Islamic hand behind death of 17 US sailors and UK embassy bomb in Yemen
ADEN, Yemen, Oct 19 (AFP) - Islamic extremists were behind the suicide bombing of a US destroyer which killed 17 sailors and a grenade attack at the British embassy, Yemen has admitted.
With the United States not ruling out the hand of wanted terrorist Osama bin Laden, Yemeni President Ali Abdullah Saleh disclosed overnight that one of two of the suicide bombers was "bearded", the distinctive characteristic of Islamists in the region.
And he said a member of the hardline Islamic Jihad threw a grenade at the British mission in the capital Sanaa on Friday, a day after a huge explosion crippled the USS Cole in Aden bay.
"A Yemeni member of the (Islamic) Jihad was responsible for the attack on the British embassy in Sanaa and he has been arrested," he said.
The revelations came after Washington and London both insisted the attacks were terrorist in origin at a time of high tension in the Middle East when Israeli-Palestinians clashes were threatening to descend into all-out war.
"The two people responsible for the attack were killed in the explosion, and one of them had a beard and wore glasses," the president said in a interview. "He wore a beard," Saleh stressed.
"We have a photo of one of those responsible for the attack and according to his documents, he came from Hadramout (central Yemen) and was living in Lahj (southern Yemen)."
"We have recovered shreds of skin and bits of clothing belonging to the two people who made the attack, which are currently being analysed in laboratories," said Saleh.
"The powder used in the attack can only be found in the United States, in Israel and in two Arab countries, but I would rather not name them," he added.
A fibre glass boat had been used for the attack, he said.
"The boat came from Houdaidah (a port in western Yemen), the car that carried the boat belonged to a Yemeni who later sold it to a Somali and so far we have not been able to find it," he continued.
The explosion killed 17 and wounded 38 on board the guided missile destroyer which was preparing to take on fuel in the port.
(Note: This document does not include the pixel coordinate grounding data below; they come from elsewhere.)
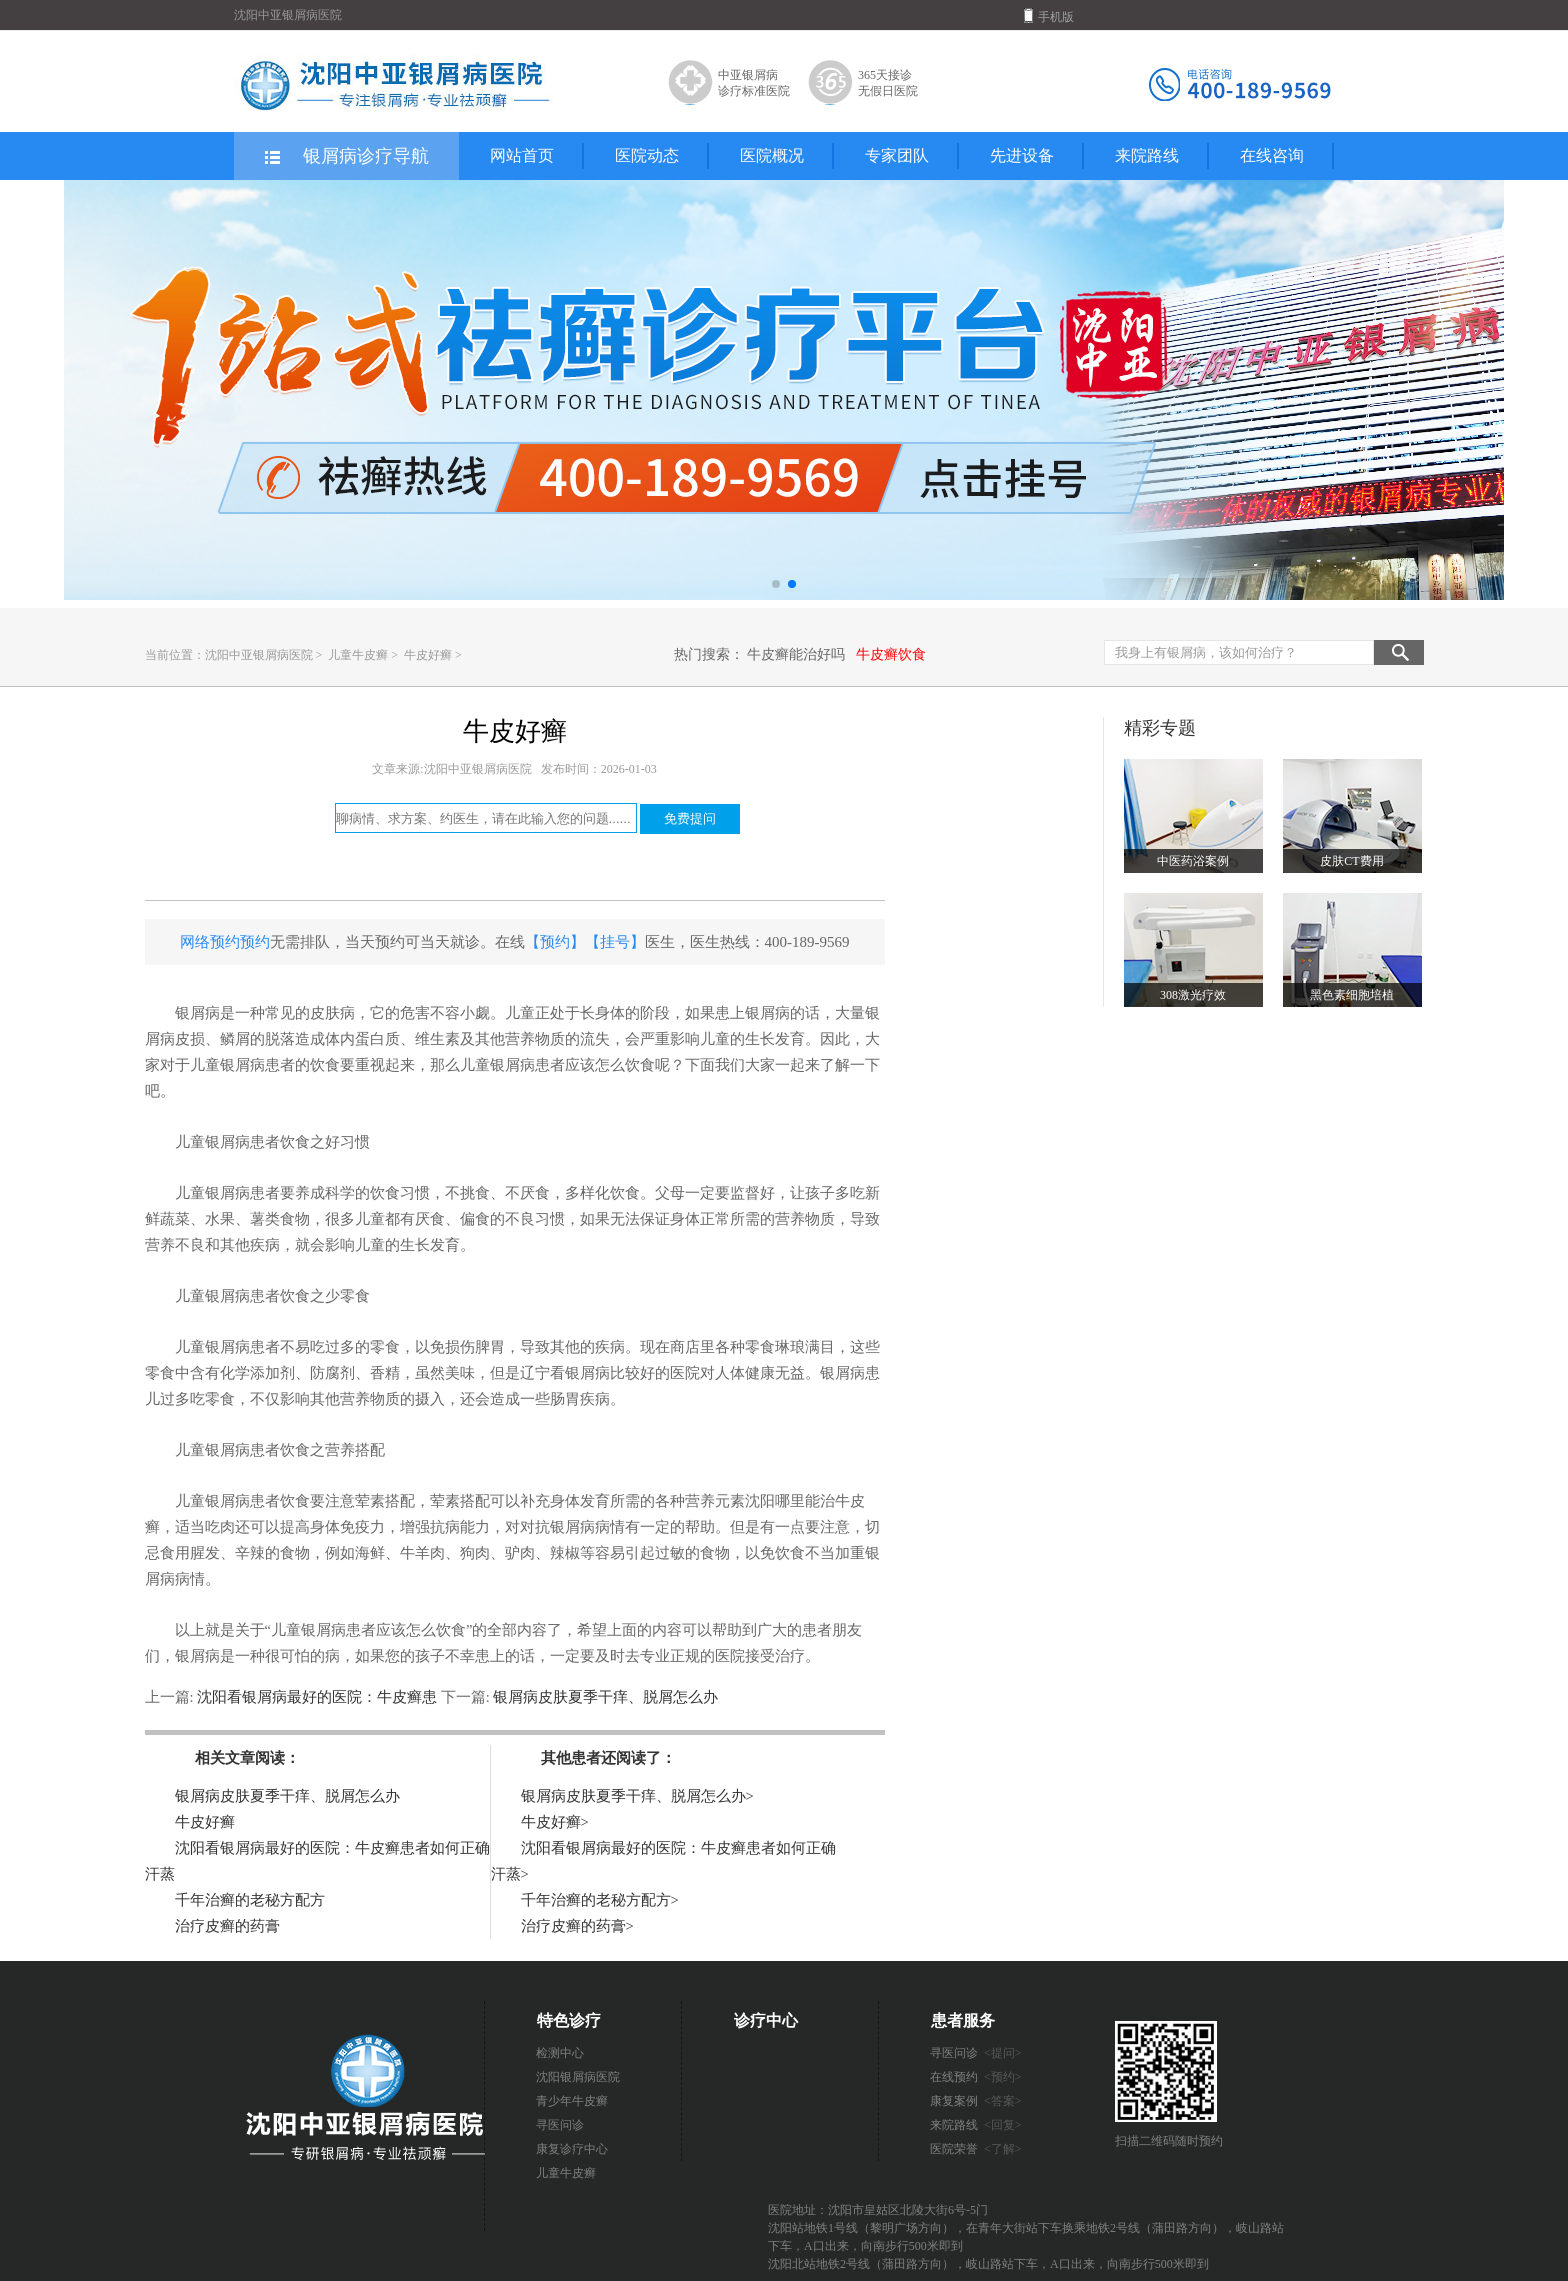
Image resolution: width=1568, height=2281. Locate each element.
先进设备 (1022, 155)
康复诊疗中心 (572, 2149)
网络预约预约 (225, 942)
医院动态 (647, 155)
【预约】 (555, 942)
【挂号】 (615, 942)
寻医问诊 (560, 2125)
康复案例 (976, 2101)
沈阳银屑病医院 (578, 2077)
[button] (776, 584)
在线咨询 (1272, 155)
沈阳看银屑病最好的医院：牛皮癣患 (317, 1697)
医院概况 (772, 155)
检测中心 (560, 2053)
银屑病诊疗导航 (345, 157)
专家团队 (897, 155)
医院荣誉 (976, 2149)
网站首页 (522, 155)
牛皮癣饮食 (891, 654)
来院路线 (1147, 155)
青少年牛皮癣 (572, 2101)
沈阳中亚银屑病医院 (259, 655)
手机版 (1049, 16)
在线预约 (976, 2077)
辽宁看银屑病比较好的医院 (610, 1373)
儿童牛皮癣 (359, 655)
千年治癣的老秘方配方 (250, 1900)
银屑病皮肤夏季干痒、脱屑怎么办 (604, 1697)
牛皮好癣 (429, 655)
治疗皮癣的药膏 (227, 1926)
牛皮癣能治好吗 (796, 654)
The bodies of eight sailors were flown home overnight, a US military official said Thursday.
The involvement of bin Laden is one of the possibilities that United States has under consideration, according to Greg Sullivan, deputy media director at the State Department.
"Given his methods of operation, the fact that he has targeted US facilities in the past, and has threatened to do so again, we can't rule him out," Sullivan said.
The authorities in Afghanistan, where bin Laden has found shelter, have ruled out any role by the Saudi dissident in the attacks in Yemen, from where his family originates.
The FBI's New York office, with experience in investigating terrorism including acts linked to bin Laden, is supervising the probe into bombing and has dispatched one its most experienced counter-terrorism investigators.
The same team has headed the investigation into bin Laden as the suspected mastermind behind the bombings of two US embassies in East Africa that killed more than 200 people.
Yemen's 26 November newspaper called Thursday for "joint internationl efforts to combat terrorism ... and to confront terrorists to bring them to justice."
The Arabian peninsula country has been rocked periodically by Islamist violence, including the kidnapping of foreigners.
Several hundred extremists are believed to be active in isolated, mountainous areas of Yemen, many of them veterans of the Afghan war, among whom bin Laden has a strong influence.